NEWS—November 29: The United States Court of Appeals for the Ninth Circuit has affirmed a federal district court ruling granting Arizona death-row prisoner Barry Lee Jones a new trial based on his trial lawyer’s failure to investigate and present evidence that he is innocent. Jones had been convicted of sexual assault, three counts of
child abuse, and felony murder in connection with the death of a four-year-old girl, Rachel Gold. The court found that, as a result of Jones’s trial lawyer’s inadequate investigation, the jury never heard evidence that Rachel’s injuries were sustained at a time in which Jones could not have caused them.


NEWS—November 27: The U.S. Court of Appeals for the Tenth Circuit has upheld the conviction and death sentence of Oklahoma death-row prisoner Nicholas Davis. The court affirmed the ruling of an Oklahoma federal district court that had denied Davis’s claim that his trial and appellate counsel had provided ineffective representation when they failed to adequately investigate his mental health and present mitigating evidence of Davis’s depression and post-traumatic stress disorder.
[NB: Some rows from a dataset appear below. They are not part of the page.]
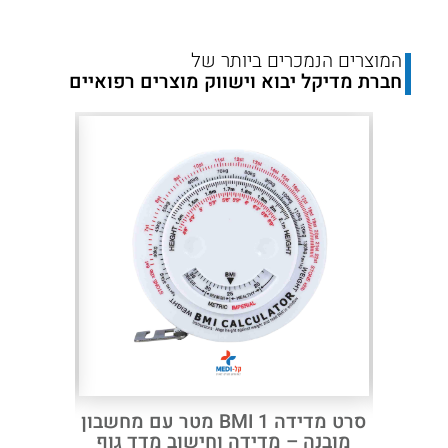
המוצרים הנמכרים ביותר של
חברת מדיקל יבוא וישווק מוצרים רפואיים
Next
Previous
מטליות חיטוי 70% אלכוהול Dr.
סרט מדידה BMI 1 מטר עם מחשבון
מובנה – מדידה וחישוב מדד גוף
rmasonic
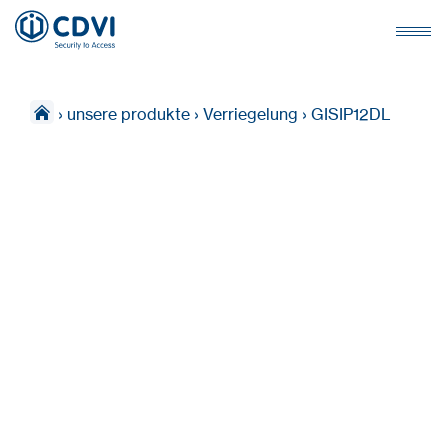
›
unsere produkte
›
Verriegelung
›
GISIP12DL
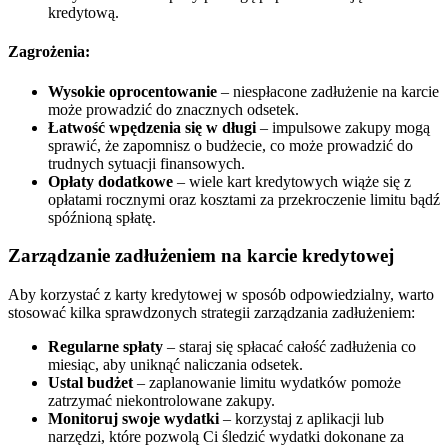
kredytową.
Zagrożenia:
Wysokie oprocentowanie
– niespłacone zadłużenie na karcie
może prowadzić do znacznych odsetek.
Łatwość wpędzenia się w długi
– impulsowe zakupy mogą
sprawić, że zapomnisz o budżecie, co może prowadzić do
trudnych sytuacji finansowych.
Opłaty dodatkowe
– wiele kart kredytowych wiąże się z
opłatami rocznymi oraz kosztami za przekroczenie limitu bądź
spóźnioną spłatę.
Zarządzanie zadłużeniem na karcie kredytowej
Aby korzystać z karty kredytowej w sposób odpowiedzialny, warto
stosować kilka sprawdzonych strategii zarządzania zadłużeniem:
Regularne spłaty
– staraj się spłacać całość zadłużenia co
miesiąc, aby uniknąć naliczania odsetek.
Ustal budżet
– zaplanowanie limitu wydatków pomoże
zatrzymać niekontrolowane zakupy.
Monitoruj swoje wydatki
– korzystaj z aplikacji lub
narzędzi, które pozwolą Ci śledzić wydatki dokonane za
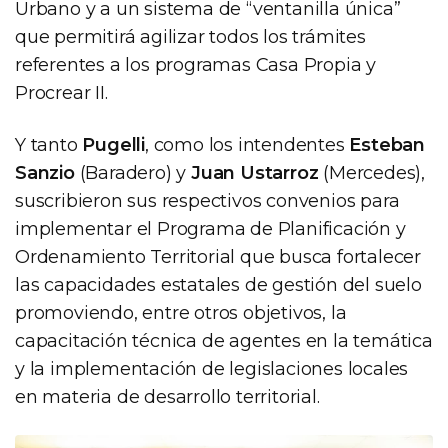
Urbano y a un sistema de “ventanilla única”
que permitirá agilizar todos los trámites
referentes a los programas Casa Propia y
Procrear II.
Y tanto
Pugelli
, como los intendentes
Esteban
Sanzio
(Baradero) y
Juan Ustarroz
(Mercedes),
suscribieron sus respectivos convenios para
implementar el Programa de Planificación y
Ordenamiento Territorial que busca fortalecer
las capacidades estatales de gestión del suelo
promoviendo, entre otros objetivos, la
capacitación técnica de agentes en la temática
y la implementación de legislaciones locales
en materia de desarrollo territorial.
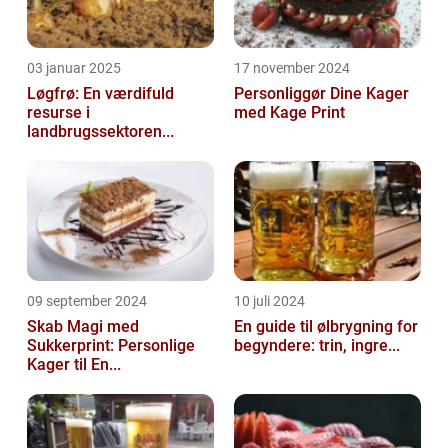
03 januar 2025
17 november 2024
Løgfrø: En værdifuld
Personliggør Dine Kager
resurse i
med Kage Print
landbrugssektoren...
09 september 2024
10 juli 2024
Skab Magi med
En guide til ølbrygning for
Sukkerprint: Personlige
begyndere: trin, ingre...
Kager til En...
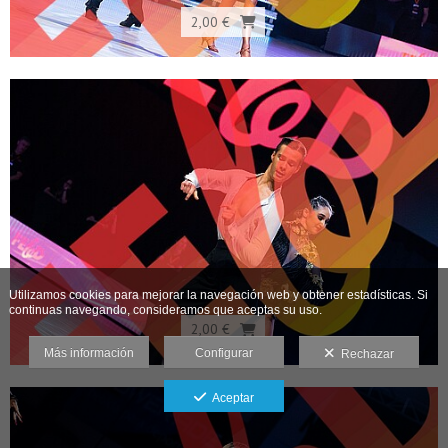
2,00 €
Utilizamos cookies para mejorar la navegación web y obtener estadísticas. Si
continuas navegando, consideramos que aceptas su uso.
2,00 €
Más información
Configurar
Rechazar
Aceptar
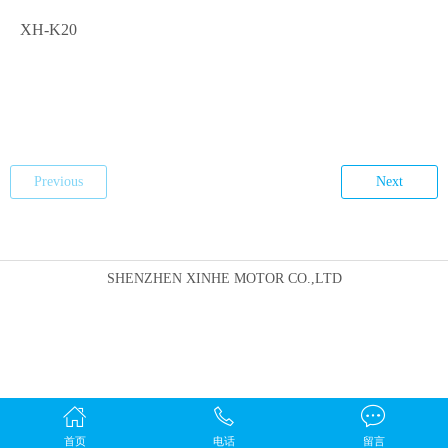
XH-K20
Previous
Next
SHENZHEN XINHE MOTOR CO.,LTD
首页
电话
留言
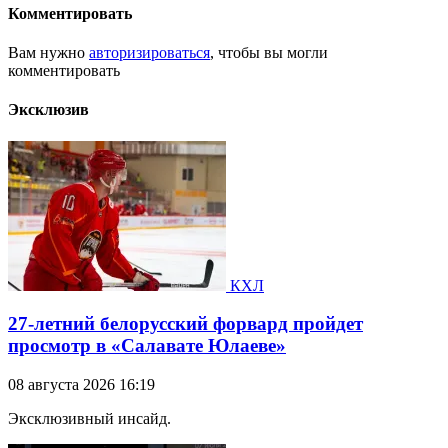
Комментировать
Вам нужно
авторизироваться
, чтобы вы могли
комментировать
Эксклюзив
КХЛ
27-летний белорусский форвард пройдет
просмотр в «Салавате Юлаеве»
08 августа 2026 16:19
Эксклюзивный инсайд.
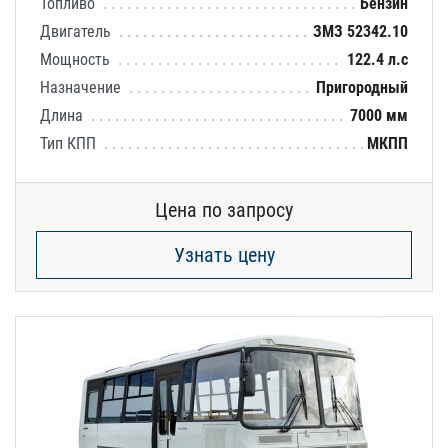
Топливо
Бензин
Двигатель
ЗМЗ 52342.10
Мощность
122.4 л.с
Назначение
Пригородный
Длина
7000 мм
Тип КПП
МКПП
Цена по запросу
Узнать цену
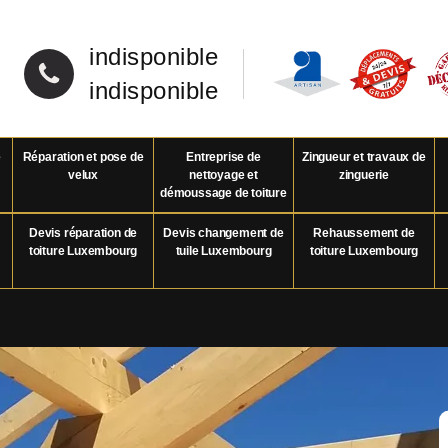
indisponible
indisponible
e
Réparation et pose de
Entreprise de
Zingueur et travaux de
velux
nettoyage et
zinguerie
démoussage de toiture
Devis réparation de
Devis changement de
Rehaussement de
toiture Luxembourg
tuile Luxembourg
toiture Luxembourg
NEWS—November 25: The U.S. District Court for the Central District of California has overturned the conviction of death-row prisoner Anthony Oliver, finding that that Los Angeles prosecutors had unconstitutionally exercised their discretionary jury strikes on the basis of race to exclude African Americans from serving on the jury. In granting Oliver a new trial, the federal court ruled that the California Supreme Court had unreasonably concluded that the prosecution’s jury strikes had not been racially based.

The same day the federal court decided Oliver’s case, the California Supreme Court rejected claims that Sacramento prosecutors had improperly excluded African Americans from serving as jurors in the death-penalty trials of Joe Johnson (left) and Robert Rhoades (right). Dissenting in Johnson’s case, Justice Liu wrote: “This is yet another case in which a black man was sentenced to death for killing a white victim after a jury selection process in which the prosecution disproportionately excused black prospective jurors. And this is yet another case in which this court has refused to find any inference of discrimination in jury selection, despite a well-founded suspicion that the prosecutor here, in evaluating prospective jurors, targeted only black jurors for criminal background checks.” Justice Liu also dissented in Rhoades’ case, noting that prosecutors had exercised their discretionary jury challenges to strike all four black prospective jurors.


NEWS—November 22: The U.S. District Court for the Central District of California reversed the death sentence imposed on Mary Ellen Samuels, finding that her trial lawyer had provided ineffective representation when he failed to object to the prosecution’s admission of irrelevant evidence of her drug use and involvement in drug sales and that she had posed for “cheesecake” photos. The court said the evidence was not likely to have affected the jury’s determination of guilt or innocence but had a reasonable probability of affecting its vote on life or death.